Pourra-t-on freiner le duo croissance-consommation? «On sait qu’il y a urgence, mais le changement se heurte au temps et à la masse critique, selon Jorion. Cela ne peut se faire que très lentement par une grande majorité d’humains. Nous sommes huit milliards sur Terre…» Il y a néanmoins quelques signes d’espoir. Pour l’anthropologue, l’intelligence artificielle serait capable de faire évoluer notre modèle économique. Alain Decrop, lui, évoque le démarketing. «Il s’agit de décourager la consommation par des messages dévalorisants et/ou une politique de prix élevés, comme pour les paquets de cigarettes, précise-t-il. On le voit dans le tourisme pour des villes submergées comme Venise ou Bruges qui veulent dissuader les visiteurs d’un jour.» Le démarketing écologique, de préservation voire de rationnement, est amené à se développer.

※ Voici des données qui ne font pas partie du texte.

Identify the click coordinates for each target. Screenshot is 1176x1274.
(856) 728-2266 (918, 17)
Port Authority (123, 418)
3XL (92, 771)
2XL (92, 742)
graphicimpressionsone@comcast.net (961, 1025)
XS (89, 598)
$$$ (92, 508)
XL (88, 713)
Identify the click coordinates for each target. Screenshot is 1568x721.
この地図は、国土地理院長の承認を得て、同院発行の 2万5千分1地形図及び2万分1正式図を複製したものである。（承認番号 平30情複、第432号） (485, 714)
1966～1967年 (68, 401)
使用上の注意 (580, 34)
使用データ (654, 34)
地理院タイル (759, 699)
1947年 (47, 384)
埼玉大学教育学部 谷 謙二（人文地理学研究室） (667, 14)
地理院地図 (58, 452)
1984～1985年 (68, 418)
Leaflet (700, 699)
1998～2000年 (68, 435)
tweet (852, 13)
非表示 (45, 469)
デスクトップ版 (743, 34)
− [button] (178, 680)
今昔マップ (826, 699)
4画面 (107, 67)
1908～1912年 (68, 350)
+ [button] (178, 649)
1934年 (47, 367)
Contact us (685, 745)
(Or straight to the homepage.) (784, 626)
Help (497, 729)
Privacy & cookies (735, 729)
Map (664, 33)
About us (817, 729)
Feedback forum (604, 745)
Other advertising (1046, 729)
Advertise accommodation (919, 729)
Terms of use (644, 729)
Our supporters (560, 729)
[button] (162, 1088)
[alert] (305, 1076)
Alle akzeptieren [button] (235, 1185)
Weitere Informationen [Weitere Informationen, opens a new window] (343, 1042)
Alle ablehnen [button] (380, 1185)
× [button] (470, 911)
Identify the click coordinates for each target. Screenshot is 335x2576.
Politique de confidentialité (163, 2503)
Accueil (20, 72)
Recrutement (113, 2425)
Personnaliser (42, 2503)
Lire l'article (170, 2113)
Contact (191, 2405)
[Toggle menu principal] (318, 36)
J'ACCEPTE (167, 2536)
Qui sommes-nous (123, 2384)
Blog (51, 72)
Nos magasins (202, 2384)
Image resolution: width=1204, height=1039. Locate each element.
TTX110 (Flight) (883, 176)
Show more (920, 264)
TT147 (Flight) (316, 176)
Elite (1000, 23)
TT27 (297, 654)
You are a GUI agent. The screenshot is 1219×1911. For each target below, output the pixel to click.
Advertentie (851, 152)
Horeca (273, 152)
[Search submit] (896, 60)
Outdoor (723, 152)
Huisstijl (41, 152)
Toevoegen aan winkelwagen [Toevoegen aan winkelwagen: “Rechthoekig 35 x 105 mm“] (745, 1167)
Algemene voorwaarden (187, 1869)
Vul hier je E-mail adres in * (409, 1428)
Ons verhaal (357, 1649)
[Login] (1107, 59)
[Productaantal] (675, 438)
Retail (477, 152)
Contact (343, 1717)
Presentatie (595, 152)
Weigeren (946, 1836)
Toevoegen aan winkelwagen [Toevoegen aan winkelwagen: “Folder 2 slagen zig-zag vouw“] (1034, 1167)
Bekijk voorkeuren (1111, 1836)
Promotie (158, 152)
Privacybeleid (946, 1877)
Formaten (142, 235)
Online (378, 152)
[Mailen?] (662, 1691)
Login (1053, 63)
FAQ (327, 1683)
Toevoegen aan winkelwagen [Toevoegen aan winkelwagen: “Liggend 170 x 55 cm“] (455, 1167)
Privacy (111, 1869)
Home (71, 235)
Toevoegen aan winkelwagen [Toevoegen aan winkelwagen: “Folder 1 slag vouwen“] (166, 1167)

(1) Comment sauver le genre humain, par Paul Jorion et Vincent Burnand-Galpin, Fayard.
Le coton, tout un symbole
Tout a commencé avec cette fibre végétale qui symbolise les prémices de la consommation de masse. «Le système d’hyperconsommation est lié à la révolution industrielle et celle-ci démarre dans la seconde moitié du XVIIIe siècle en Angleterre où est créé le concept de manufacture, relate Kenneth Bertrams (ULB). Les premières manufactures apparaissent dans le secteur textile: le coton est l’objet d’une production et d’une consommation – certes d’abord réservée à une frange bourgeoise – qui rythmeront les débuts de cette révolution. Celle-ci, à son tour, entraînera une révolution énergétique, soit le passage du charbon de bois au charbon houiller, ce qui permettra la diffusion de la machine à vapeur au XIXe siècle.» Depuis, l’industrie du coton n’a cessé de prospérer. On en a produit 83 millions de tonnes en 2020, contre 41 millions en 1980 et 27 en 1960.